I am using this loop for writing into columns

for ( i <- 1 until 30){
listOfRecords += Array(i.toString, Record_type , First_File_Value , Second_file_value )}
csvWriter.writeAll(listOfRecords.toList)
output.close()

The problem I am facing is the csv file is filled with 30 rows of same values(1st row value), the values in the lists are not getting iterated.

Any references will also be helpful

isomarcte · Accepted Answer

Without a complete example (as in a compiling Main file), it can't be said why you are getting the same row over and over. The snippet you posted is correct in isolation.

scala> val lb: ListBuffer[Array[String]] = new ListBuffer[Array[String]]()
lb: scala.collection.mutable.ListBuffer[Array[String]] = ListBuffer()

scala> for (i <- 1 until 30){lb += Array(i.toString)}

scala> lb.toList
res5: List[Array[String]] = List(Array(1), Array(2), Array(3), Array(4), Array(5), Array(6), Array(7), Array(8), Array(9), Array(10), Array(11), Array(12), Array(13), Array(14), Array(15), Array(16), Array(17), Array(18), Array(19), Array(20), Array(21), Array(22), Array(23), Array(24), Array(25), Array(26), Array(27), Array(28), Array(29))

However, there are a number of ways you can do this better in general that might help you avoid this and other bugs.

Adding A Serial Prefix To All Rows

In Scala it is general considered better to prefer immutable structures over mutable ones as an idiom. Given that, I'd suggest you construct a function to add the serial prefix to your rows using an immutable method. There are a number of ways to do this, but the most fundamental one is a fold operation.
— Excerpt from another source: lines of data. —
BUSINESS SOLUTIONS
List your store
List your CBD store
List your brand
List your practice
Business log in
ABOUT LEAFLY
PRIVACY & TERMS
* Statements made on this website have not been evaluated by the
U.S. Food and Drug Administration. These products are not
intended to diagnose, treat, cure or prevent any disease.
If you are not familiar with it, a fold can be thought of as a transformation over a structure, like the functional version of a for loop.
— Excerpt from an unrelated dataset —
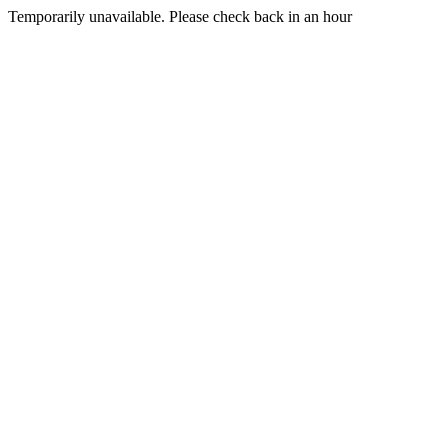
Temporarily unavailable. Please check back in an hour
With that in mind, here is how you might take some rows, which are a List[List[String]] and add a numeric prefix to all of them.
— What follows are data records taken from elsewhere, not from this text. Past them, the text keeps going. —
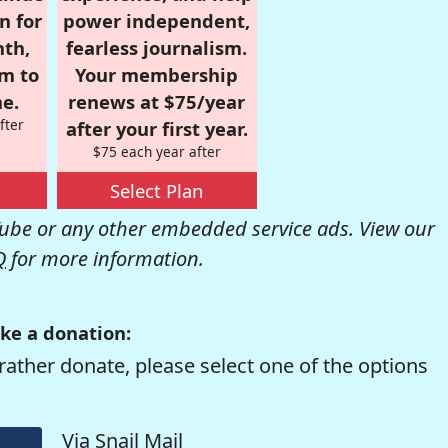
n for
power independent,
nth,
fearless journalism.
om to
Your membership
e.
renews at $75/year
fter
after your first year.
$75 each year after
Select Plan
be or any other embedded service ads. View our
Q
for more information.
ke a donation:
rather donate, please select one of the options
Via Snail Mail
def addPrefix(lls: List[List[String]]): List[List[String]] =
  lls.foldLeft((1, List.empty[List[String]])){
    // You don't need to annotate the types here, I just did that for clarity.
    case ((serial: Int, acc: List[List[String]]), value: List[String]) =>
      (serial + 1, (serial.toString +: value) +: acc)
  }._2.reverse

A foldLeft builds up the list in the reverse of what we want, which is why I call .reverse at the end. The reason for this is an artifact of how the stacks work when traversing structures and is beyond the scope of this question, but there are many good articles on why to use foldLeft or foldRight.

From what I read above, this is what your rows look like in the example.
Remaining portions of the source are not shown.